Consumer & Behavioral Neuroscience

Neuroscience, Music and Memory

Neuroscience, Music and Memory

The Beatles’ Surprising Contribution To Brain Science aired this morning on NPR on my drive into work.

The same brain system that controls our muscles also helps us remember music, scientists say.

Basically, scientists at Georgetown University scanned participants brains while they listened to their favorite cds.  And while they expected to see activity in the auditory cortex, they were surprised to see the level of activity in the motor cortex.  Further, when testing with a series of progressively complex computer generated tones, the motor cortex was found to be more active with the added tones.

The motor system is said to be sequencing the sounds, reading the music.

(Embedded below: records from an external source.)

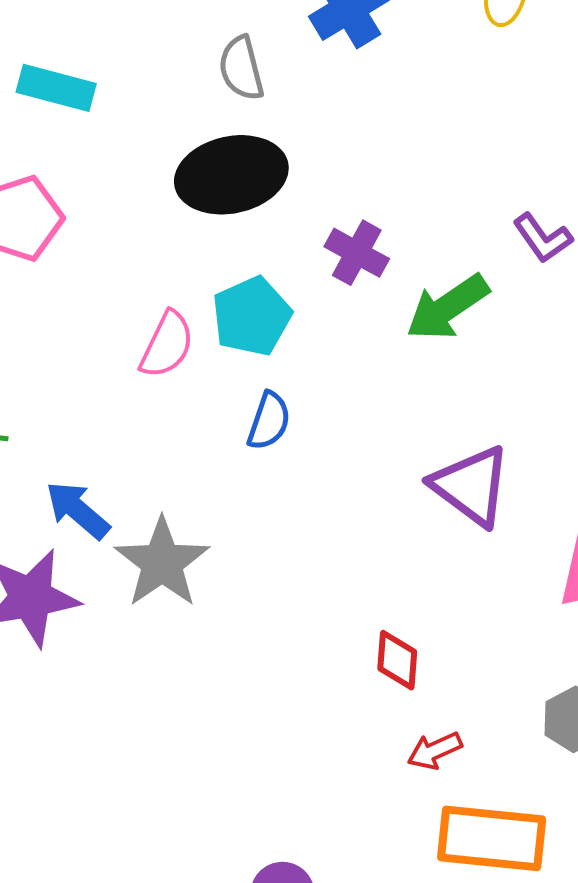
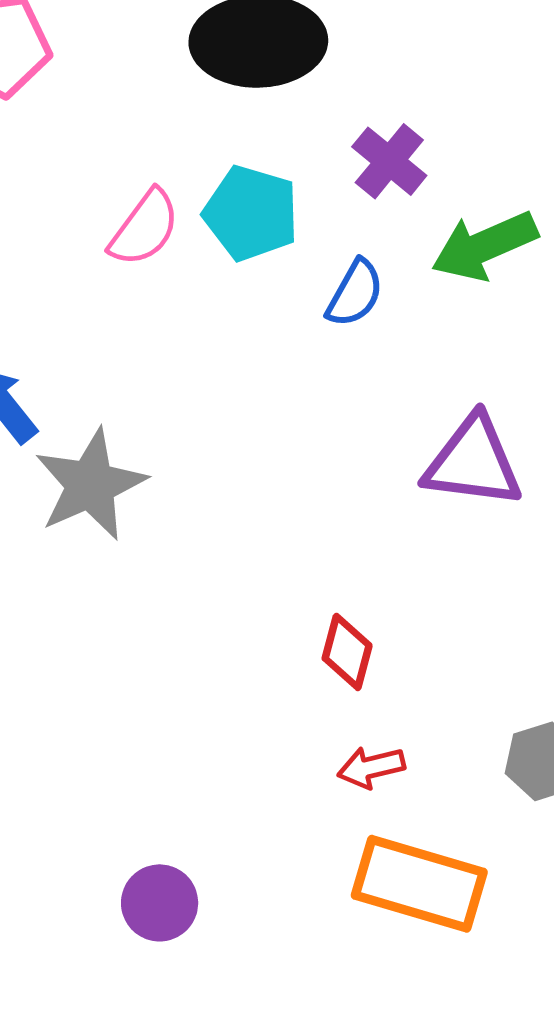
cyan pentagon: (252, 316) -> (251, 213), turned 30
blue semicircle: (269, 421) -> (355, 293), moved
purple triangle: (471, 486) -> (473, 462), turned -40

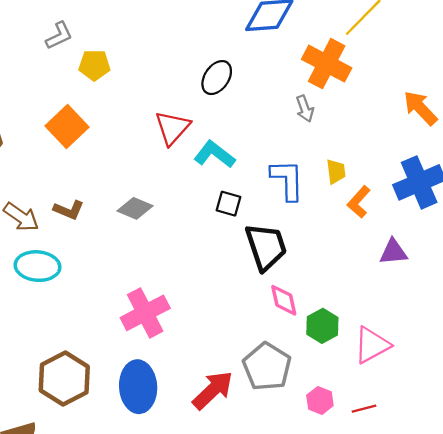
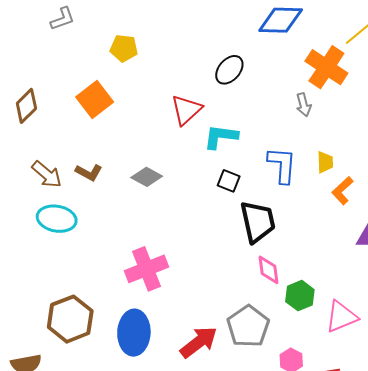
gray L-shape: (59, 36) -> (63, 19), moved
cyan L-shape: (214, 154) -> (221, 137), turned -36

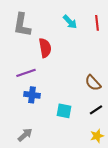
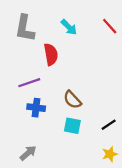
cyan arrow: (70, 22) -> (69, 27), moved
red line: (97, 23) -> (110, 26), turned -35
brown semicircle: (93, 83) -> (72, 100), moved

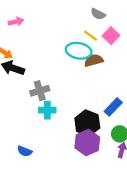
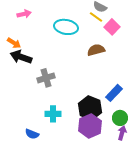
yellow line: (91, 36) -> (96, 17), moved
cyan ellipse: (79, 51) -> (66, 27), moved
cyan cross: (47, 110) -> (53, 114), moved

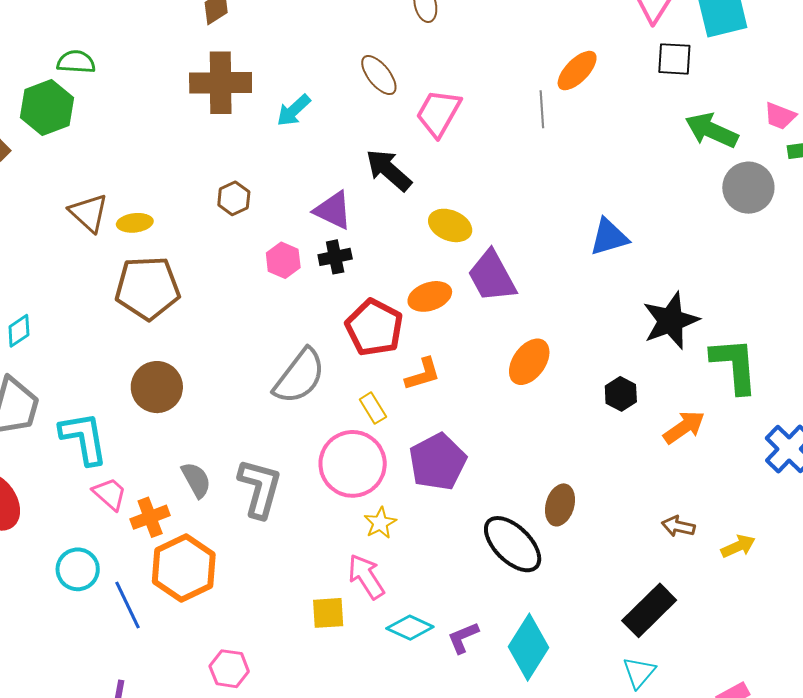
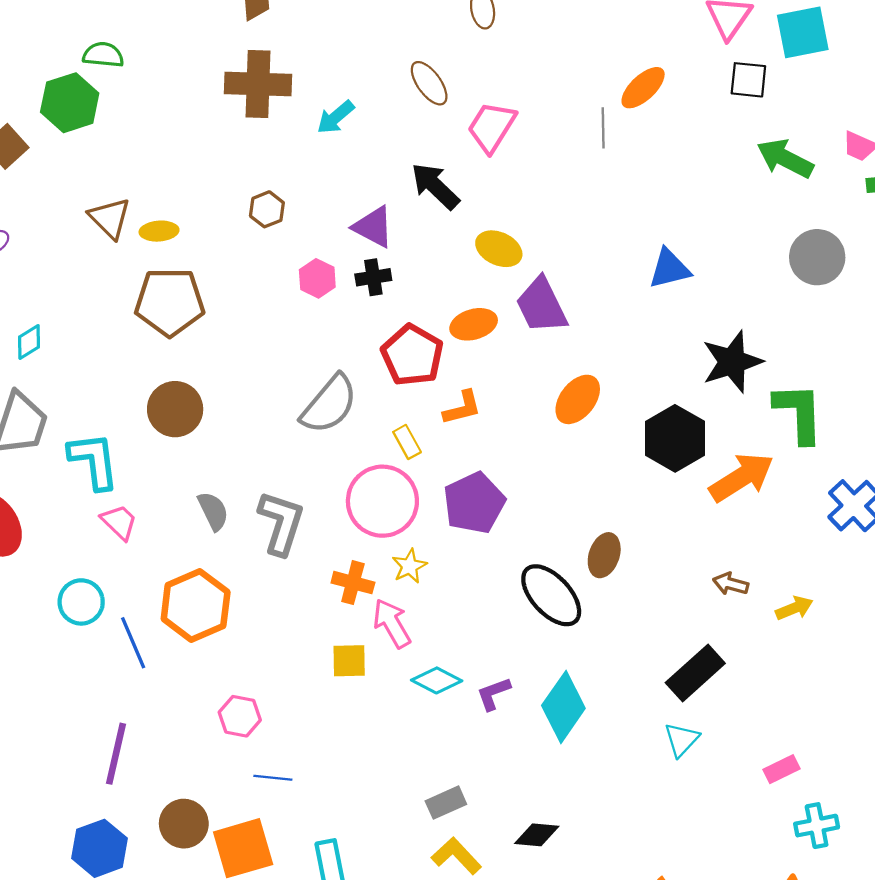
gray circle: (748, 188) -> (817, 257), moved
black hexagon: (621, 394) -> (675, 438), size x1.8
orange arrow: (684, 427) -> (742, 477), size x1.4
orange cross: (150, 517) -> (353, 583), moved, turned 33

This reminded me of piano competitions as a child. I competed in state competitions and excelled in the area of “sight reading”, where you are given a piece of music you have never seen and given a few minutes to look it over and then play it cold for the judges. I would read the music and hear the tones in my head.  My fingers would move as I read the music.

This all led me to this interesting blog post: 

Sight-Reading Music: A Unique Window on the Mind

“This articles looks at the way research in music cognition and behaviour could bring forth new discoveries of the mind, instead of merely paralleling them to instances of other, better known subjects.”


Pretty cool. Further evidence of overlap and multi-sensory consolidation.  Our senses do not work in a vacuum. Smell enhances taste, sound works with sight.  Things that shouldn’t be viewed as complications to neuroscientific research, but possible assets and routes to discovery.

And reminds me… I’ve been meaning to pick up this book: 

Musicophilia: Tales of Music and the Brain by Oliver Sacks

If you’ve never read any Sacks, I highly recommend him.

2 comments on “Neuroscience, Music and Memory

  1. Ad Mirer
    November 8, 2012

    Very interesting. I wonder what happens in the brain when people listen to noise or things that they don’t see as being “music”.

    • nerdoscientist
      November 8, 2012

      Good question!
      That might make for an interesting control in such a study.